The machine runs on itself
Before going any further, it’s worth being precise about what we mean by education. Not just credential accumulation — years of school, degrees, institutional stamps. What education does, and what it is designed to do, is develop and reward specific cognitive tools: analytical capacity, pattern recognition, narrative construction, domain confidence. These are not incidental byproducts of schooling. They are the product. The evidence that follows is about those tools in action, not about years of institutional attendance.
That precision matters, because the obvious defense — “I’m reasoning from evidence, not from identity” — is exactly what those tools make possible to believe while you’re doing the opposite.
Kahan’s study found that higher numeracy predicted correct answers on the skin cream problem. Switch to gun control, and the high-numeracy subjects didn’t stop performing better at inference — they redirected it. Liberals with high numeracy were more accurate when the data showed the ban had reduced crime; conservatives with high numeracy were more accurate when it showed the ban had increased crime. Each group’s analytical ability expressed itself in whichever direction its politics required. The tool was working. It just wasn’t pointing where they thought.
The directional flip is the key fact. Not that numeracy failed to help, but that it helped most in the politically convenient direction. The subjects weren’t choosing to deceive themselves — that’s not what this shows. What it shows is that intelligence redeployment is invisible from inside. When a high-numeracy conservative examined the gun control data and found reasons to discount it, they weren’t consciously cheating. They were doing what skilled analysts do: asking whether the sample was representative, whether confounding variables were controlled for, whether the causal mechanism was plausible. Legitimate questions. They became motivated when the same scrutiny wasn’t applied to data that confirmed what they already believed. The intelligence didn’t switch off. It switched targets.
Kahan found the same pattern on climate. A 2012 paper in Nature Climate Change examined whether higher science literacy and numeracy pushed people toward scientific consensus on climate risk. It did not. Among people with hierarchical and individualist cultural orientations, higher science literacy predicted greater dismissiveness of climate risk. Among those with egalitarian and communitarian orientations, it predicted greater alarm. The gap between the two groups widened as literacy increased. Knowledge wasn’t narrowing the divergence. It was amplifying it.

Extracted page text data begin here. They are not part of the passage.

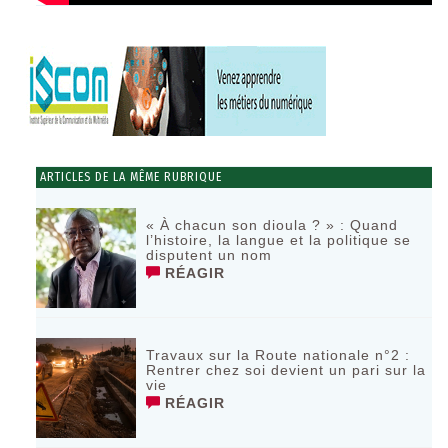
ARTICLES DE LA MÊME RUBRIQUE
« À chacun son dioula ? » : Quand
l’histoire, la langue et la politique se
disputent un nom
RÉAGIR
Travaux sur la Route nationale n°2 :
Rentrer chez soi devient un pari sur la
vie
RÉAGIR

The mechanism was not ignorance — both groups had more knowledge and were doing more analysis. What differed was the direction it was applied, and that direction tracked political identity, not scientific evidence.
Chris Mooney synthesized this body of research in The Republican Brain (Wiley, 2012) and gave the phenomenon a name: “smart idiots.” The label is deliberately uncomfortable, and his observation matters: this is not hypocrisy, and it’s not stupidity. It’s mechanism. Motivated reasoning doesn’t diminish as cognitive ability increases. It becomes more fluent, more elaborated, and harder to detect from inside.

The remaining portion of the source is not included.